A detailed description was told to me while seated on the bamboo terrace of a village house with its iconic thatched, conical-shaped roof soaring fifty or sixty feet above us. Some theories suggest that the arrival of the sea worms that make their way ashore at a certain time each year is a sign that it is time to harvest and therefore blood must be spilt on the fields.
Another legend has it that a certain village head took off one day on ‘clan business’ and failed to return. His wife, thinking he had died took another lover in a rival village. After several years the husband unexpectedly returned and was bereft to find that his spouse had left him. A Pesola was arranged to try and soothe his loneliness.
So, who knows?
The word Pesola in the local dialect means spear and this is the weapon of choice for riders who are able to hurl these potentially lethal javelins up to seventy meters while seated upon a horse at full gallop.
The ‘battlefield’ is a vast stretch of flat, open ground adjacent to the ocean. Around the field, the ground slopes upwards on three sides providing an excellent viewing platform for the thousands of spectators who have gathered for the day’s festivities.
This spectacle really is akin to the citizens of Rome attending a day at the Colosseum where rowdy men, women and children are in full voice awaiting the arrival of the gladiators to do battle.
On cue, groups of mounted, fierce young men make their way up from the beach and through the crowd wearing an array of rather splendid head-dresses: fascinations of brightly coloured feathers or strangely pointed cones tethered by long flowing scarves.
They sit astride ponies who have been similarly decorated with pom-poms on their ears and multi-coloured ribbons that tumble from their necks in a riot of colour. Their legs are similarly adorned with small, jingling bells and coins. It’s a pretty sight but there is nothing pretty about the fighting!
The mounted rival clans gather and face each other across the field then move closer together, rubbing against each other in tight wheeling packs.
Then, it’s game on!
Riders from one clan gallop around in a clockwise circle, while their rivals race at full tilt in an anti-clockwise direction.

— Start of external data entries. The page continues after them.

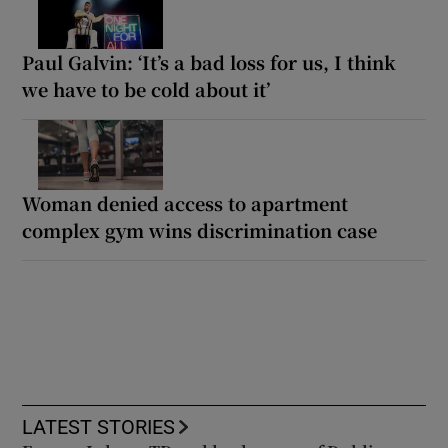
Paul Galvin: ‘It’s a bad loss for us, I think
we have to be cold about it’
Woman denied access to apartment
complex gym wins discrimination case
LATEST STORIES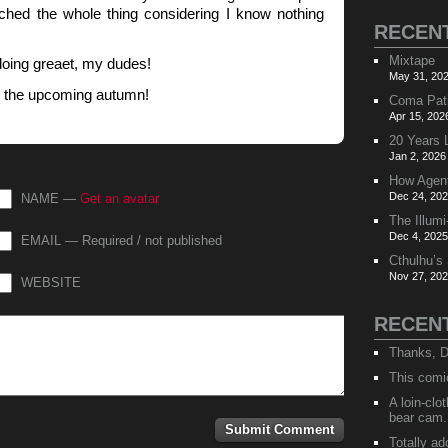
tched the whole thing considering I know nothing
RECEN
Mixtape
doing greaet, my dudes!
May 31, 202
y the upcoming autumn!
Coma Pat
Apr 15, 202
20 Years 
Jan 2, 2026
How Agen
Dec 24, 202
NAME —
Get an avatar
The Illumi
Dec 4, 2025
EMAIL — Required / not published
Cthulhu’s
Nov 27, 202
WEBSITE
RECEN
Thanks, D
This comi
A loin-cl
bear cam.
Totally ad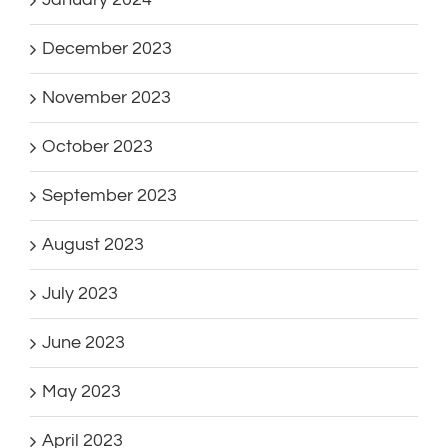
December 2023
November 2023
October 2023
September 2023
August 2023
July 2023
June 2023
May 2023
April 2023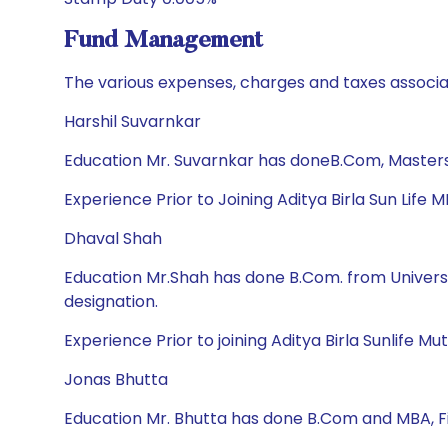
Fund Management
The various expenses, charges and taxes associa
Harshil Suvarnkar
Education Mr. Suvarnkar has doneB.Com, Masters
Experience Prior to Joining Aditya Birla Sun Life 
Dhaval Shah
Education Mr.Shah has done B.Com. from Univers
designation.
Experience Prior to joining Aditya Birla Sunlife
Jonas Bhutta
Education Mr. Bhutta has done B.Com and MBA, 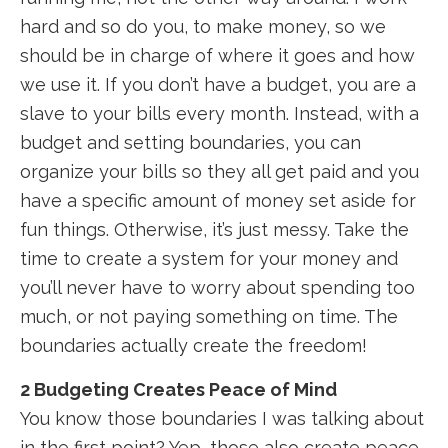
hard and so do you, to make money, so we
should be in charge of where it goes and how
we use it. If you don’t have a budget, you are a
slave to your bills every month. Instead, with a
budget and setting boundaries, you can
organize your bills so they all get paid and you
have a specific amount of money set aside for
fun things. Otherwise, it’s just messy. Take the
time to create a system for your money and
you’ll never have to worry about spending too
much, or not paying something on time. The
boundaries actually create the freedom!
2 Budgeting Creates Peace of Mind
You know those boundaries I was talking about
in the first point? Yep, those also create peace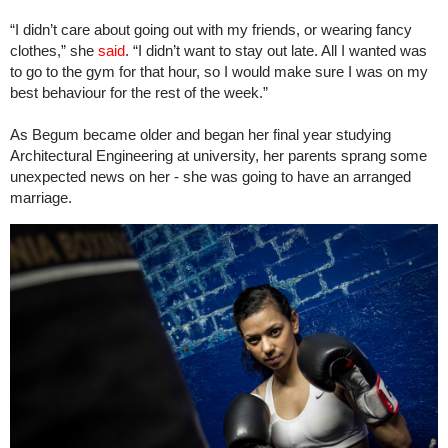
“I didn’t care about going out with my friends, or wearing fancy
clothes,” she
said
. “I didn’t want to stay out late. All I wanted was
to go to the gym for that hour, so I would make sure I was on my
best behaviour for the rest of the week.”
As Begum became older and began her final year studying
Architectural Engineering at university, her parents sprang some
unexpected news on her - she was going to have an arranged
marriage.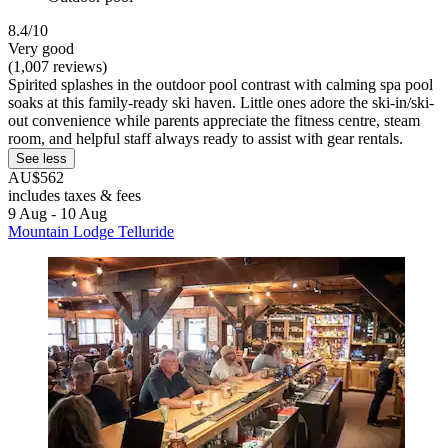
8.4/10
Very good
(1,007 reviews)
Spirited splashes in the outdoor pool contrast with calming spa pool
soaks at this family-ready ski haven. Little ones adore the ski-in/ski-
out convenience while parents appreciate the fitness centre, steam
room, and helpful staff always ready to assist with gear rentals.
See less
AU$562
includes taxes & fees
9 Aug - 10 Aug
Mountain Lodge Telluride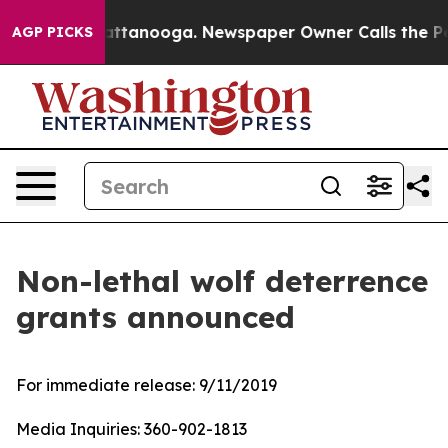
haos in Chattanooga. Newspaper Owner Calls the Peop
AGP PICKS
Non-lethal wolf deterrence
grants announced
For immediate release:
9/11/2019
Media Inquiries:
360-902-1813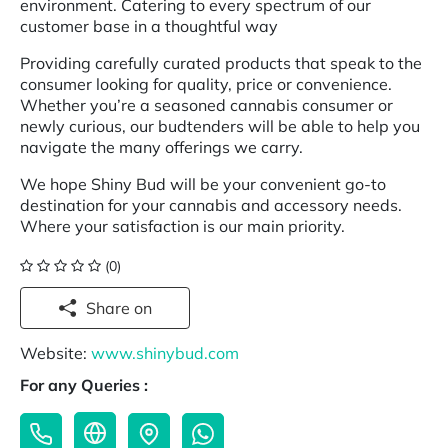
environment. Catering to every spectrum of our
customer base in a thoughtful way
Providing carefully curated products that speak to the
consumer looking for quality, price or convenience.
Whether you’re a seasoned cannabis consumer or
newly curious, our budtenders will be able to help you
navigate the many offerings we carry.
We hope Shiny Bud will be your convenient go-to
destination for your cannabis and accessory needs.
Where your satisfaction is our main priority.
(0)
Share on
Website:
www.shinybud.com
For any Queries :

A random rider will suddenly break free of the circle and charge towards his foe. With one hand gripping the reins, he will lean outwards, low over the horse’s neck attempting to use his mount as a shield and then lie back across the horse’s flanks and hurl his javelin into the melee of riders trying to score a direct hit on a one of the opposition before making a split- second tight turn to rejoin the circle.
At one point a particularly over ambitious rider strayed too close to to the ‘enemy’ and a deluge of spears were hurled at his approach. Several found their mark with one well-aimed lance striking him squarely on the side of the head.
He and his horse tumbled in a flurry of flaying legs and arms, the rider lay prone, clearly unconscious. This was a cause for wild celebrations with the crowd performing an impromptu one-legged dance land shouting insults at opposing clans on the opposite terrace.
Tensions were beginning to run high. Seconds later hundreds of spectators charged down onto the field and the entire spectacle suddenly erupted into a riot! Rocks and spears were being thrown and vicious-looking machetes wielded by angry young men.
At this point, the police moved in wearing full riot gear accompanied by an armoured vehicle that began to blast the rioters with a large water canon. A phalanx of police carrying large shields advanced shooting tear gas into the melee.
In minutes it was all over, literally, as an authoritarian voice boomed out over the public address system informing the 15,000 strong crowd that the Pesola was over and that everyone should go home. Leaving the event I knew I had witnessed something quite remarkable as I joined the throng exiting the event who still seemed to be in high spirits.
The world really is an amazing place.